EXTRACTED ENTRIES:
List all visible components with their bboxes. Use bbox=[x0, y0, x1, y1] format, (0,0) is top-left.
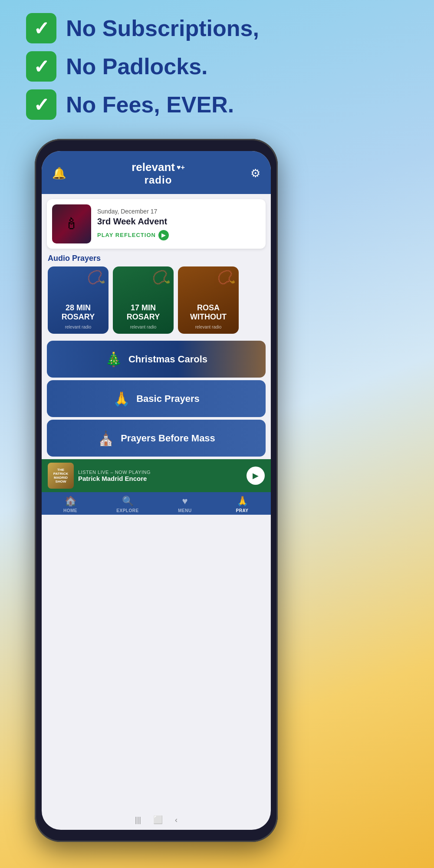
search-icon: 🔍 bbox=[122, 496, 134, 507]
listen-live-label: LISTEN LIVE – NOW PLAYING bbox=[78, 470, 242, 475]
prayer-card-28min-text: 28 MINROSARY bbox=[62, 303, 95, 322]
advent-title: 3rd Week Advent bbox=[97, 217, 260, 227]
prayer-card-17min-text: 17 MINROSARY bbox=[127, 303, 160, 322]
audio-prayers-scroll: 📿 28 MINROSARY relevant radio 📿 17 MINRO… bbox=[42, 266, 271, 338]
rosary-beads-icon-2: 📿 bbox=[150, 267, 172, 289]
play-reflection-button[interactable]: PLAY REFLECTION ▶ bbox=[97, 230, 260, 240]
praying-hands-icon: 🙏 bbox=[113, 391, 130, 407]
prayer-card-28min[interactable]: 📿 28 MINROSARY relevant radio bbox=[48, 266, 108, 334]
bell-icon[interactable]: 🔔 bbox=[52, 167, 66, 180]
show-name-tiny-3: MADRID bbox=[54, 476, 68, 480]
settings-icon[interactable]: ⚙ bbox=[250, 167, 260, 180]
nav-home[interactable]: 🏠 HOME bbox=[42, 496, 99, 513]
christmas-carols-card[interactable]: 🎄 Christmas Carols bbox=[47, 341, 266, 378]
check-icon-1: ✓ bbox=[33, 17, 49, 39]
promo-text-1: No Subscriptions, bbox=[66, 15, 259, 41]
nav-home-label: HOME bbox=[63, 508, 77, 513]
promo-line-3: ✓ No Fees, EVER. bbox=[26, 89, 259, 120]
advent-info: Sunday, December 17 3rd Week Advent PLAY… bbox=[97, 208, 260, 240]
nav-menu-label: MENU bbox=[178, 508, 191, 513]
now-playing-info: LISTEN LIVE – NOW PLAYING Patrick Madrid… bbox=[78, 470, 242, 482]
nav-pray-label: PRAY bbox=[236, 508, 249, 513]
home-nav-indicator: ⬜ bbox=[153, 815, 163, 825]
promo-text-2: No Padlocks. bbox=[66, 53, 208, 79]
app-header: 🔔 relevant ♥+ radio ⚙ bbox=[42, 151, 271, 194]
prayers-before-mass-label: Prayers Before Mass bbox=[121, 433, 215, 444]
phone-screen: 🔔 relevant ♥+ radio ⚙ 🕯 Sunday, December… bbox=[42, 151, 271, 830]
play-reflection-label: PLAY REFLECTION bbox=[97, 232, 156, 238]
logo-heart-icon: ♥+ bbox=[177, 164, 185, 171]
logo-word2: radio bbox=[145, 174, 172, 186]
check-badge-3: ✓ bbox=[26, 89, 56, 120]
basic-prayers-label: Basic Prayers bbox=[136, 393, 200, 404]
logo-text: relevant ♥+ bbox=[132, 161, 185, 174]
nav-explore[interactable]: 🔍 EXPLORE bbox=[99, 496, 156, 513]
home-icon: 🏠 bbox=[65, 496, 76, 507]
audio-prayers-title: Audio Prayers bbox=[48, 254, 265, 263]
show-name-tiny: THE bbox=[57, 468, 64, 472]
prayer-card-17min[interactable]: 📿 17 MINROSARY relevant radio bbox=[113, 266, 174, 334]
promo-text-3: No Fees, EVER. bbox=[66, 92, 234, 118]
logo-word1: relevant bbox=[132, 161, 175, 174]
phone-frame: 🔔 relevant ♥+ radio ⚙ 🕯 Sunday, December… bbox=[35, 139, 278, 842]
check-icon-3: ✓ bbox=[33, 94, 49, 116]
check-icon-2: ✓ bbox=[33, 56, 49, 78]
christmas-tree-icon: 🎄 bbox=[105, 351, 122, 368]
check-badge-1: ✓ bbox=[26, 13, 56, 43]
nav-menu[interactable]: ♥ MENU bbox=[156, 496, 214, 513]
advent-card[interactable]: 🕯 Sunday, December 17 3rd Week Advent PL… bbox=[47, 199, 266, 249]
prayer-card-rosa[interactable]: 📿 ROSAWITHOUT relevant radio bbox=[178, 266, 239, 334]
now-playing-bar[interactable]: THE PATRICK MADRID SHOW LISTEN LIVE – NO… bbox=[42, 459, 271, 492]
prayer-card-logo-1: relevant radio bbox=[65, 325, 92, 329]
nav-pray[interactable]: 🙏 PRAY bbox=[214, 496, 271, 513]
prayer-card-logo-2: relevant radio bbox=[130, 325, 157, 329]
promo-line-2: ✓ No Padlocks. bbox=[26, 51, 259, 82]
prayer-card-rosa-text: ROSAWITHOUT bbox=[190, 303, 227, 322]
nav-explore-label: EXPLORE bbox=[116, 508, 138, 513]
menu-heart-icon: ♥ bbox=[182, 496, 187, 507]
pray-icon: 🙏 bbox=[237, 496, 248, 507]
show-name-tiny-2: PATRICK bbox=[53, 472, 68, 476]
now-playing-play-button[interactable]: ▶ bbox=[247, 467, 265, 485]
now-playing-title: Patrick Madrid Encore bbox=[78, 475, 242, 482]
advent-image: 🕯 bbox=[52, 204, 91, 243]
bottom-navigation: 🏠 HOME 🔍 EXPLORE ♥ MENU 🙏 PRAY bbox=[42, 492, 271, 515]
promo-section: ✓ No Subscriptions, ✓ No Padlocks. ✓ No … bbox=[26, 13, 259, 128]
show-name-tiny-4: SHOW bbox=[56, 480, 66, 483]
back-nav-indicator: ||| bbox=[135, 815, 141, 825]
show-thumbnail: THE PATRICK MADRID SHOW bbox=[48, 463, 74, 489]
prayers-before-mass-card[interactable]: ⛪ Prayers Before Mass bbox=[47, 420, 266, 457]
phone-bottom-indicators: ||| ⬜ ‹ bbox=[135, 815, 178, 825]
play-circle-icon: ▶ bbox=[158, 230, 169, 240]
rosary-beads-icon-3: 📿 bbox=[215, 267, 237, 289]
basic-prayers-card[interactable]: 🙏 Basic Prayers bbox=[47, 380, 266, 417]
prayer-card-logo-3: relevant radio bbox=[195, 325, 222, 329]
now-playing-avatar: THE PATRICK MADRID SHOW bbox=[48, 463, 74, 489]
christmas-carols-label: Christmas Carols bbox=[128, 354, 207, 365]
promo-line-1: ✓ No Subscriptions, bbox=[26, 13, 259, 43]
app-logo: relevant ♥+ radio bbox=[132, 161, 185, 186]
rosary-beads-icon-1: 📿 bbox=[85, 267, 107, 289]
church-icon: ⛪ bbox=[97, 430, 115, 447]
check-badge-2: ✓ bbox=[26, 51, 56, 82]
advent-date: Sunday, December 17 bbox=[97, 208, 260, 215]
recents-nav-indicator: ‹ bbox=[175, 815, 178, 825]
phone-device: 🔔 relevant ♥+ radio ⚙ 🕯 Sunday, December… bbox=[35, 139, 278, 842]
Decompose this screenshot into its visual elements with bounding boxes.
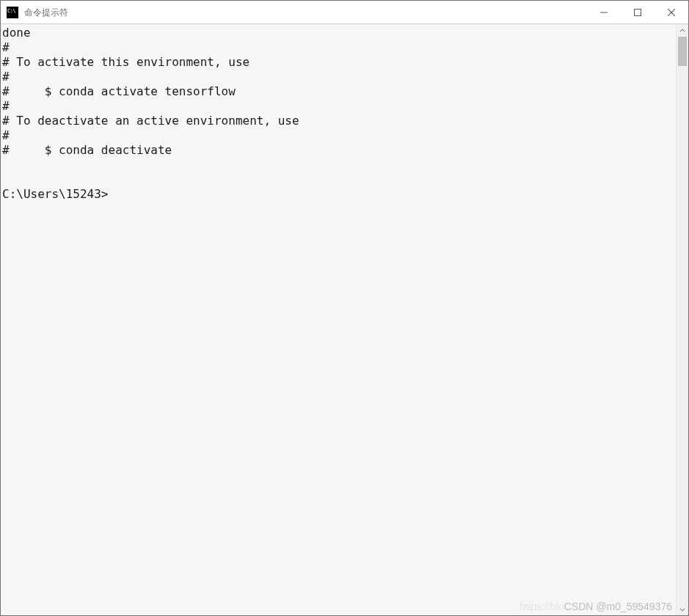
close-button[interactable] <box>655 1 688 24</box>
terminal-output[interactable]: done # # To activate this environment, u… <box>1 24 676 615</box>
window-frame: 命令提示符 done # # To activate this environm… <box>0 0 689 616</box>
vertical-scrollbar[interactable] <box>676 24 688 615</box>
client-area: done # # To activate this environment, u… <box>1 24 688 615</box>
scrollbar-thumb[interactable] <box>678 37 687 66</box>
maximize-icon <box>634 9 641 16</box>
minimize-icon <box>600 9 608 16</box>
window-title: 命令提示符 <box>24 1 68 24</box>
chevron-down-icon <box>679 606 685 612</box>
minimize-button[interactable] <box>587 1 621 24</box>
scrollbar-track[interactable] <box>677 37 688 603</box>
titlebar[interactable]: 命令提示符 <box>1 1 688 24</box>
maximize-button[interactable] <box>621 1 655 24</box>
scroll-up-button[interactable] <box>677 24 688 37</box>
svg-rect-1 <box>635 9 641 15</box>
scroll-down-button[interactable] <box>677 603 688 615</box>
close-icon <box>668 9 675 16</box>
chevron-up-icon <box>679 28 685 34</box>
cmd-icon <box>7 7 18 18</box>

TASK PROMPT:
Which lines in the data above hold the string "mass"? Return each of them.

ANSWER BOX:
prayers-before-mass-label: Prayers Before Mass bbox=[121, 433, 215, 444]
prayers-before-mass-card[interactable]: ⛪ Prayers Before Mass bbox=[47, 420, 266, 457]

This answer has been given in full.